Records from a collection

::::

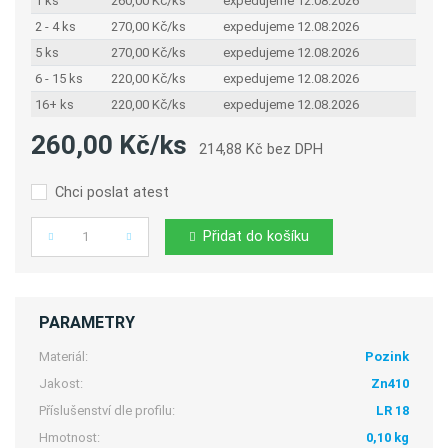
1 ks
260,00 Kč/ks
expedujeme 12.08.2026
2 - 4 ks
270,00 Kč/ks
expedujeme 12.08.2026
5 ks
270,00 Kč/ks
expedujeme 12.08.2026
6 - 15 ks
220,00 Kč/ks
expedujeme 12.08.2026
16+ ks
220,00 Kč/ks
expedujeme 12.08.2026
260,00 Kč/ks
214,88 Kč bez DPH
Chci poslat atest
Přidat do košíku
Počet
PARAMETRY
Materiál:
Pozink
Jakost:
Zn410
Příslušenství dle profilu:
LR 18
Hmotnost:
0,10 kg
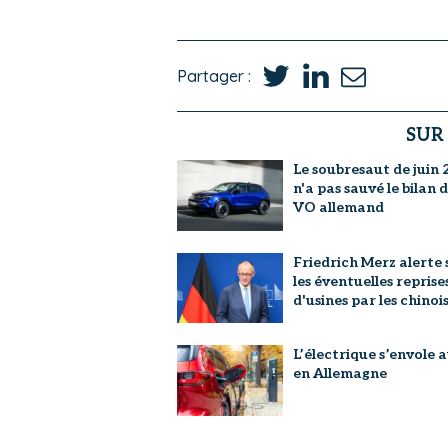
Partager :
SUR
Le soubresaut de juin
n'a pas sauvé le bilan 
VO allemand
Friedrich Merz alerte 
les éventuelles reprise
d'usines par les chinoi
L’électrique s’envole a
en Allemagne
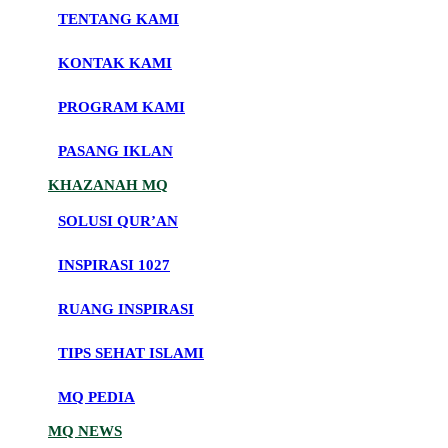
TENTANG KAMI
KONTAK KAMI
PROGRAM KAMI
PASANG IKLAN
KHAZANAH MQ
SOLUSI QUR’AN
INSPIRASI 1027
RUANG INSPIRASI
TIPS SEHAT ISLAMI
MQ PEDIA
MQ NEWS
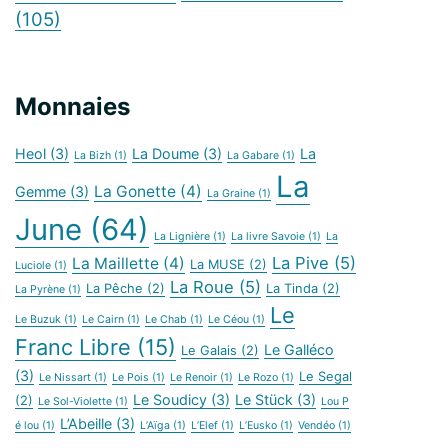
(105)
Monnaies
Heol
(3)
La Doume
(3)
La
La Bizh
(1)
La Gabare
(1)
La
La Gonette
(4)
Gemme
(3)
La Graine
(1)
June
(64)
La Lignière
(1)
La livre Savoie
(1)
La
La Pive
(5)
La Maillette
(4)
La MUSE
(2)
Luciole
(1)
La Roue
(5)
La Pêche
(2)
La Tinda
(2)
La Pyrène
(1)
Le
Le Buzuk
(1)
Le Cairn
(1)
Le Chab
(1)
Le Céou
(1)
Franc Libre
(15)
Le Galléco
Le Galais
(2)
(3)
Le Segal
Le Nissart
(1)
Le Pois
(1)
Le Renoir
(1)
Le Rozo
(1)
Le Soudicy
(3)
Le Stück
(3)
(2)
Le Sol-Violette
(1)
Lou P
L’Abeille
(3)
é lou
(1)
L’Aïga
(1)
L’Elef
(1)
L’Eusko
(1)
Vendéo
(1)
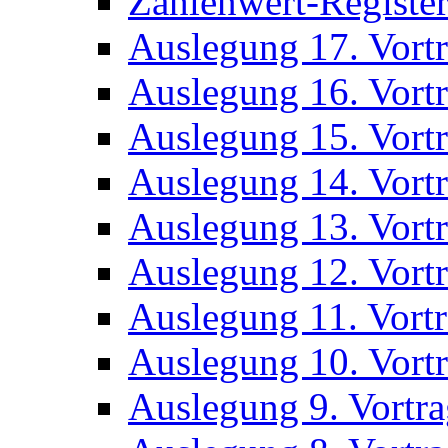
Zahlenwert-Registe
Auslegung 17. Vort
Auslegung 16. Vort
Auslegung 15. Vort
Auslegung 14. Vort
Auslegung 13. Vort
Auslegung 12. Vort
Auslegung 11. Vort
Auslegung 10. Vort
Auslegung 9. Vortr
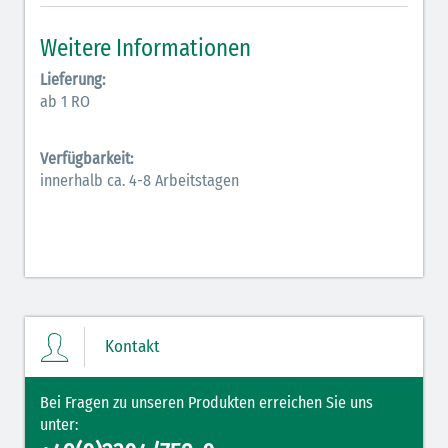
Inodilatatoren (rot-grün)
Weitere Informationen
Antiarrhythmika (rot-blau)
Lieferung:
ab 1 RO
Elektrolyte (grün-pink)
Verfügbarkeit:
Elektrolyte Kalium (grün-blau)
innerhalb ca. 4-8 Arbeitstagen
Elektrolyte NaCl (grün)
Hormone (braun-beige)
Hormone Insulin (braun-gelb)
Kontakt
Bei Fragen zu unseren Produkten erreichen Sie uns
unter:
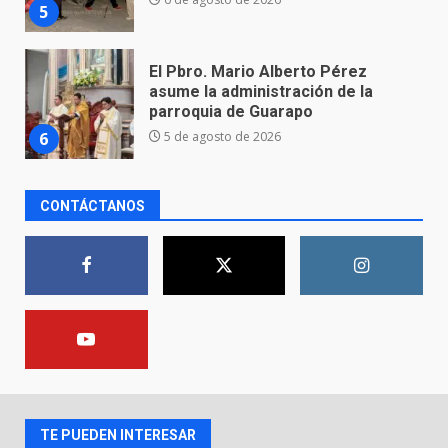
6
5 de agosto de 2026
FISCALÍA GENERAL DEL ESTADO
FORTALECE LA SEGURIDAD Y LA
LEGALIDAD CON LA
TRANSFERENCIA DE ARMAS DE
7
FUEGO A LA SECRETARÍA DE LA
DEFENSA NACIONAL
5 de agosto de 2026
CONTÁCTANOS
Aprender jugando también salva
vidas.
8 de agosto de 2026
1
Incendio en taller mecánico de
Puerto de Águila:
7 de agosto de 2026
2
TE PUEDEN INTERESAR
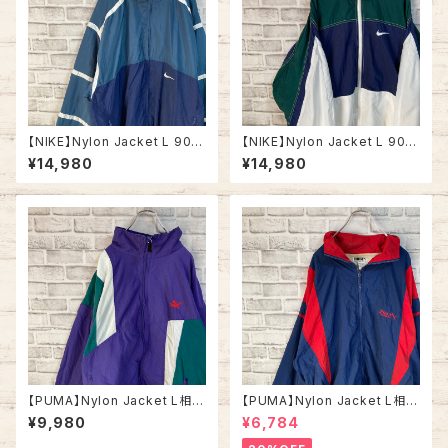
【NIKE】Nylon Jacket L 90s
【NIKE】Nylon Jacket L 90s
vintage USA規格 ナイキ 銀タ
vintage USA規格 ナイキ 銀タ
¥14,980
¥14,980
グ ナイロンジャケット 切替 刺繍
グ ナイロンジャケット 切替 刺繍
ロゴ 胸ロゴ ワンポイントロゴ S
ロゴ 胸ロゴ ワンポイントロゴ S
woosh アウター アメリカ USA
woosh アウター アメリカ USA
古着
古着
【PUMA】Nylon Jacket L相当
【PUMA】Nylon Jacket L相当
80s vintage プーマ ナイロン
90s プーマ ナイロンジャケット
¥9,980
¥6,784
ジャケット 切替 刺繍ロゴ ワン
切替 刺繍ロゴ ワンポイントロゴ
ポイントロゴ ヴィンテージ ウイ
ウインドブレーカー アウター ア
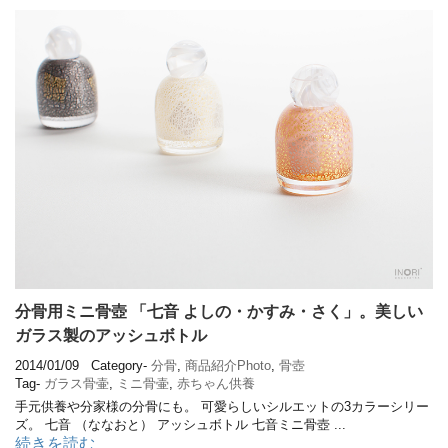
分骨用ミニ骨壺 「七音 よしの・かすみ・さく」。美しい
ガラス製のアッシュボトル
2014/01/09
Category-
分骨
,
商品紹介Photo
,
骨壺
Tag-
ガラス骨壷
,
ミニ骨壷
,
赤ちゃん供養
手元供養や分家様の分骨にも。 可愛らしいシルエットの3カラーシリー
ズ。 七音 （ななおと） アッシュボトル 七音ミニ骨壺 ...
続きを読む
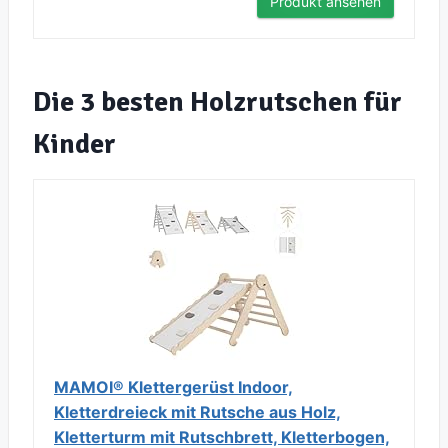
Produkt ansehen
Die 3 besten Holzrutschen für
Kinder
MAMOI® Klettergerüst Indoor,
Kletterdreieck mit Rutsche aus Holz,
Kletterturm mit Rutschbrett, Kletterbogen,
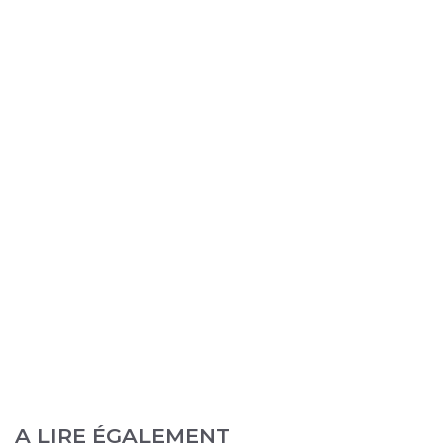
A LIRE ÉGALEMENT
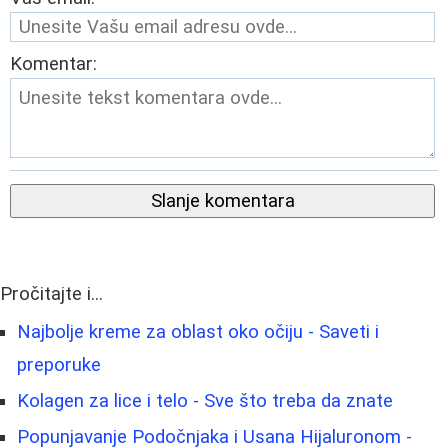
Komentar:
Slanje komentara
Pročitajte i...
Najbolje kreme za oblast oko očiju - Saveti i
preporuke
Kolagen za lice i telo - Sve što treba da znate
Popunjavanje Podočnjaka i Usana Hijaluronom -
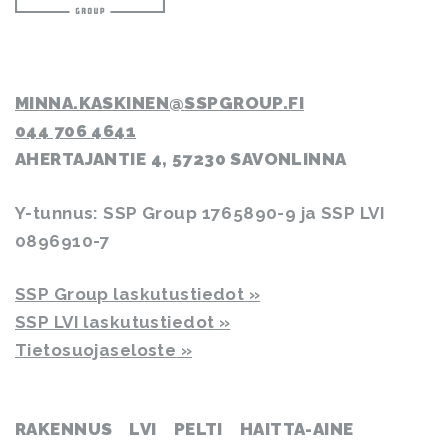
MINNA.KASKINEN
SSPGROUP.FI
044 706 4641
AHERTAJANTIE 4, 57230 SAVONLINNA
Y-tunnus: SSP Group 1765890-9 ja SSP LVI
0896910-7
SSP Group laskutustiedot
SSP LVI laskutustiedot
Tietosuojaseloste
RAKENNUS
LVI
PELTI
HAITTA-AINE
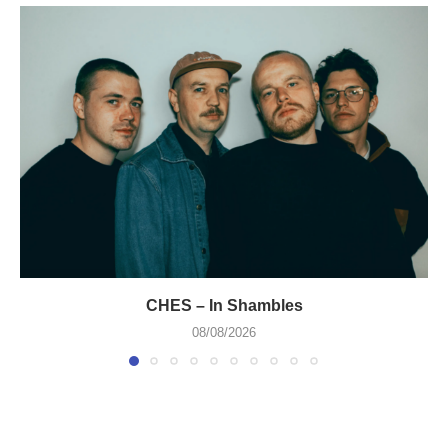
CHES – In Shambles
08/08/2026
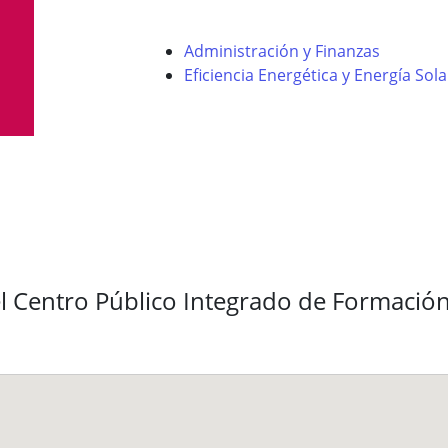
Administración y Finanzas
Eficiencia Energética y Energía Sol
l Centro Público Integrado de Formación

::::

TASK PROMPT
Output all the entries exactly, minus any pictures.

YOUR SOLUTION
1 ks
260,00 Kč/ks
expedujeme 12.08.2026
2 - 4 ks
270,00 Kč/ks
expedujeme 12.08.2026
5 ks
270,00 Kč/ks
expedujeme 12.08.2026
6 - 15 ks
220,00 Kč/ks
expedujeme 12.08.2026
16+ ks
220,00 Kč/ks
expedujeme 12.08.2026
260,00 Kč/ks
214,88 Kč bez DPH
Chci poslat atest
Přidat do košíku
Počet
PARAMETRY
Materiál:
Pozink
Jakost:
Zn410
Příslušenství dle profilu:
LR 18
Hmotnost:
0,10 kg
Partager :
SUR
Le soubresaut de juin
n'a pas sauvé le bilan 
VO allemand
Friedrich Merz alerte 
les éventuelles reprise
d'usines par les chinoi
L’électrique s’envole a
en Allemagne
TENTANG KAMI
KONTAK KAMI
PROGRAM KAMI
PASANG IKLAN
KHAZANAH MQ
SOLUSI QUR’AN
INSPIRASI 1027
RUANG INSPIRASI
TIPS SEHAT ISLAMI
MQ PEDIA
MQ NEWS
(105)
Monnaies
Heol
(3)
La Doume
(3)
La
La Bizh
(1)
La Gabare
(1)
La
La Gonette
(4)
Gemme
(3)
La Graine
(1)
June
(64)
La Lignière
(1)
La livre Savoie
(1)
La
La Pive
(5)
La Maillette
(4)
La MUSE
(2)
Luciole
(1)
La Roue
(5)
La Pêche
(2)
La Tinda
(2)
La Pyrène
(1)
Le
Le Buzuk
(1)
Le Cairn
(1)
Le Chab
(1)
Le Céou
(1)
Franc Libre
(15)
Le Galléco
Le Galais
(2)
(3)
Le Segal
Le Nissart
(1)
Le Pois
(1)
Le Renoir
(1)
Le Rozo
(1)
Le Soudicy
(3)
Le Stück
(3)
(2)
Le Sol-Violette
(1)
Lou P
L’Abeille
(3)
é lou
(1)
L’Aïga
(1)
L’Elef
(1)
L’Eusko
(1)
Vendéo
(1)
Zahlenwert-Registe
Auslegung 17. Vort
Auslegung 16. Vort
Auslegung 15. Vort
Auslegung 14. Vort
Auslegung 13. Vort
Auslegung 12. Vort
Auslegung 11. Vort
Auslegung 10. Vort
Auslegung 9. Vortr
Inodilatatoren (rot-grün)
Weitere Informationen
Antiarrhythmika (rot-blau)
Lieferung:
ab 1 RO
Elektrolyte (grün-pink)
Verfügbarkeit:
Elektrolyte Kalium (grün-blau)
innerhalb ca. 4-8 Arbeitstagen
Elektrolyte NaCl (grün)
Hormone (braun-beige)
Hormone Insulin (braun-gelb)
Kontakt
Bei Fragen zu unseren Produkten erreichen Sie uns
unter:
6
5 de agosto de 2026
FISCALÍA GENERAL DEL ESTADO
FORTALECE LA SEGURIDAD Y LA
LEGALIDAD CON LA
TRANSFERENCIA DE ARMAS DE
7
FUEGO A LA SECRETARÍA DE LA
DEFENSA NACIONAL
5 de agosto de 2026
CONTÁCTANOS
Aprender jugando también salva
vidas.
8 de agosto de 2026
1
Incendio en taller mecánico de
Puerto de Águila:
7 de agosto de 2026
2
TE PUEDEN INTERESAR
【NIKE】Nylon Jacket L 90s
【NIKE】Nylon Jacket L 90s
vintage USA規格 ナイキ 銀タ
vintage USA規格 ナイキ 銀タ
¥14,980
¥14,980
グ ナイロンジャケット 切替 刺繍
グ ナイロンジャケット 切替 刺繍
ロゴ 胸ロゴ ワンポイントロゴ S
ロゴ 胸ロゴ ワンポイントロゴ S
woosh アウター アメリカ USA
woosh アウター アメリカ USA
古着
古着
【PUMA】Nylon Jacket L相当
【PUMA】Nylon Jacket L相当
80s vintage プーマ ナイロン
90s プーマ ナイロンジャケット
¥9,980
¥6,784
ジャケット 切替 刺繍ロゴ ワン
切替 刺繍ロゴ ワンポイントロゴ
ポイントロゴ ヴィンテージ ウイ
ウインドブレーカー アウター ア
分骨用ミニ骨壺 「七音 よしの・かすみ・さく」。美しい
ガラス製のアッシュボトル
2014/01/09
Category-
分骨
,
商品紹介Photo
,
骨壺
Tag-
ガラス骨壷
,
ミニ骨壷
,
赤ちゃん供養
手元供養や分家様の分骨にも。 可愛らしいシルエットの3カラーシリー
ズ。 七音 （ななおと） アッシュボトル 七音ミニ骨壺 ...
続きを読む
Produkt ansehen
Die 3 besten Holzrutschen für
Kinder
MAMOI® Klettergerüst Indoor,
Kletterdreieck mit Rutsche aus Holz,
Kletterturm mit Rutschbrett, Kletterbogen,
A LIRE ÉGALEMENT
Komentar:
Slanje komentara
Pročitajte i...
Najbolje kreme za oblast oko očiju - Saveti i
preporuke
Kolagen za lice i telo - Sve što treba da znate
Popunjavanje Podočnjaka i Usana Hijaluronom -
MINNA.KASKINEN
SSPGROUP.FI
044 706 4641
AHERTAJANTIE 4, 57230 SAVONLINNA
Y-tunnus: SSP Group 1765890-9 ja SSP LVI
0896910-7
SSP Group laskutustiedot
SSP LVI laskutustiedot
Tietosuojaseloste
RAKENNUS
LVI
PELTI
HAITTA-AINE
CHES – In Shambles
08/08/2026
Administración y Finanzas
Eficiencia Energética y Energía Sol
l Centro Público Integrado de Formación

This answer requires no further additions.